As with the original production, the Brothers Marx reaffirmed the just-starting-out, young lovers put all of their eggs in the baskets of love and patriotic promise; the poor journalist who finds his love of a lifetime in the rich girl, breaking his back for that “one story” that will give way to the $50 a month raise and put them on “easy street” to marry and start a family. From Roscoe W. Chandler, hiding behind his millions from his former life as Abel Ishkabibble, Czechoslovakian fishmonger, searching the grounds of the mansion that belong to Mrs.
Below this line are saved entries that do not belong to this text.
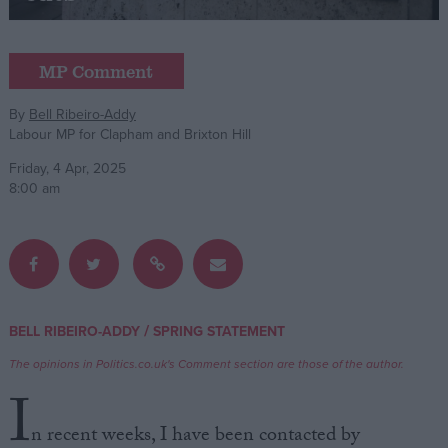
Campaigns
MP Comment
Reference
By
Bell Ribeiro-Addy
Labour MP for Clapham and Brixton Hill
Friday, 4 Apr, 2025
8:00 am
About
/
BELL RIBEIRO-ADDY
SPRING STATEMENT
Write for us
Drawing for Politics.co.uk
The opinions in Politics.co.uk's Comment section are those of the author.
Advertise
I
Creative Politics
Privacy
n recent weeks, I have been contacted by
Cookies
Terms of use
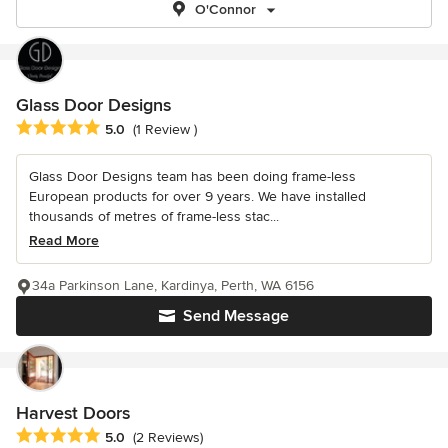
O'Connor
Glass Door Designs
Average rating: 5 out of 5 stars
5.0
(1 Review )
Glass Door Designs team has been doing frame-less
European products for over 9 years. We have installed
thousands of metres of frame-less stac...
Read More
34a Parkinson Lane, Kardinya, Perth, WA 6156
Send Message
Harvest Doors
Average rating: 5 out of 5 stars
5.0
(2 Reviews)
Rittenhouse (Ora Jones, veteran Chicago stage actress, gives great Margaret Dumont, the long suffering dowager-as-straight-man role, embracing the slapstick, sight gags and physical demands of the role into comedic genius) looking for arm candy and financial gain, and never mind if both deliverables are a bit, uh, sullied and hard-bitten.


So the story goes that Captain Jeffrey T. Spaulding (Joey Slotnick of Nip/Tuck, Curb Your Enthusiasm) arrives at the Rittenhouse Mansion, just back from African safari with tales of conquest and a discombobulating presence of mind and matter, he immediately spooks Ravelli & The Professor (Chico and Harpo’s original roles), who’ve arrived to swipe a rare painting and whatever else isn’t nailed down. It’s quick-moving merriment of strong song, excellent soft-shoe and glow-in-the-dark hijinks for two hours and fifteen minutes that go by practically unhitched to a flaw. Slotnick does a great Groucho imitation, knowing that there could be only One. There are great moments of adlib, particularly between Slotnick’s Spaulding and Stanley Wayne Mathis’s Chandler, a ball-of confusion and laugh-out-loud back-and-forth that left me wondering if Mathis was in on the joke, both actors taking full advantage of an opening to throw the audience and script delightfully off course.


It’s a superb cast that keeps time like a Swiss timepiece, everyone hitting difficult marks and paces with not a hair out of place and keeping the breathing light and airy, and keeping with the Marx Brothers’ tradition of choosing strong supporting players that give their all without missing a beat of the music or a bounce down the mansion stairwell. It’s also the perfect production for a world uncomfortably nestled in the “Great Recession”, needing comic relief from all our fears and worries while we pace the floor and check the calendars looking out for the next Gilded Age and the $50 a month salary increase.

Alice Singleton is a screenwriter, filmmaker, and local media darling residing in Chicago. She is obsessed with finding the antidote to the cult of mediocrity currently plaguing our society and uses her extensive and vast experience as Everywoman to focus her journalistic pursuits on the gale forces of gender, race and class that make this American life the perfect storm.